La presse mondiale s’est faite bernée par l’annonce de la mort du journaliste russe Arkadi Babtchenko, qui aurait été assassiné dans la capitale de l’Ukraine, Kiev, par les services russes. Le 30 mai 2018, lors d’une conférence de presse, l’information a été démentie et Arkadi Babtchenko est venu, pour montrer qu’il était bel et bien vivant. Trop tard, car nombre de médias avaient déjà publié, sur leur site ou dans leurs éditions papier, des articles sur cet assassinat. Les médias concernés ont logiquement fait état de leur mécontentement, estimant notamment qu’une « ligne rouge avait été franchie ». Christophe Deloire, secrétaire général de Reporters sans Frontières a ainsi estimé qu’il est « pathétique et regrettable que la police ukrainienne joue ainsi avec la vérité, quel que soit le motif». Sans parler des médias, ainsi entraînés dans la danse macabre ».
En France, plusieurs grandes marques de la presse, dont Le Monde, ont été impactées. Cet incident relance le débat sur l’incapacité des robots et de l’intelligence artificielle de repérer des « fake news » lorsqu’ils sélectionnent ou reprennent une information, voire à accélérer la propagation de ces fausses nouvelles.
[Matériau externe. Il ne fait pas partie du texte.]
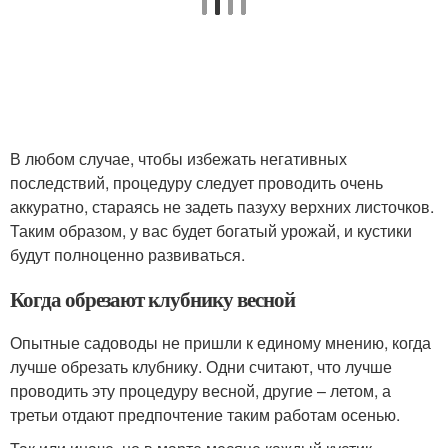
В любом случае, чтобы избежать негативных
последствий, процедуру следует проводить очень
аккуратно, стараясь не задеть пазуху верхних листочков.
Таким образом, у вас будет богатый урожай, и кустики
будут полноценно развиваться.
Когда обрезают клубнику весной
Опытные садоводы не пришли к единому мнению, когда
лучше обрезать клубнику. Одни считают, что лучше
проводить эту процедуру весной, другие – летом, а
третьи отдают предпочтение таким работам осенью.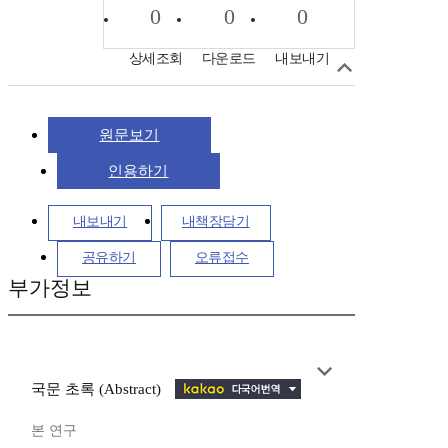
0
0
0
상세조회
다운로드
내보내기
원문보기
인용하기
내보내기
내책장담기
공유하기
오류접수
부가정보
국문 초록 (Abstract)
본 연구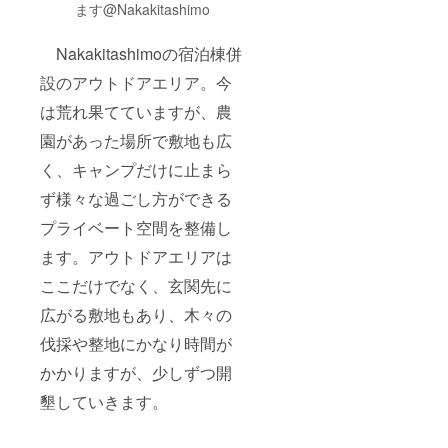
ます@Nakakitashimo
Nakakitashimoの宿泊棟併
設のアウトドアエリア。今
は荒れ果てていますが、農
園があった場所で敷地も広
く、キャンプだけに止まら
ず様々な過ごし方ができる
プライベート空間を整備し
ます。アウトドアエリアは
ここだけでなく、玄関先に
広がる敷地もあり、木々の
伐採や整地にかなり時間が
かかりますが、少しずつ開
墾していきます。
En l’occurrence dans ce cas, ce sont des humains qui ont été bernés.
L’IA a plusieurs années d’expérience
Et si les robots remplaçaient bientôt les journalistes ? Dans les faits, l’intelligence a déjà sa place au sein des rédactions depuis plusieurs années, mais pas en tant que journaliste. Le rôle des robots et de l’IA est plutôt de faire du « desk », c’est-à-dire de faire un premier tri dans la masse d’informations reçues par les rédactions, de proposer des « revues de presse » et de rédiger des articles, en général courts. On sait que des médias comme Le Monde, mais aussi L’Express, Le Parisien ou Radio France utilisent ces « rédacteurs automatiques » depuis au moins trois ans. Pour cela, ils ont notamment recours à la technologie de la startup française Syllabs. Sur son site, la jeune entreprise précise : « Lors des élections départementales de 2015, nous avons mis en place un service web pour produire des textes en temps réel sur les résultats des élections, à la fois par canton et par commune. Ces textes accompagnent les tableaux sur les pages des résultats pour chaque lieu. Au total, notre robot rédacteur a couvert l’intégralité des cantons (2054) et plus de 34 000 communes. Cela a permis au journal Le Monde de couvrir les élections de façon globale et de produire 36 000 textes pendant la nuit électorale. »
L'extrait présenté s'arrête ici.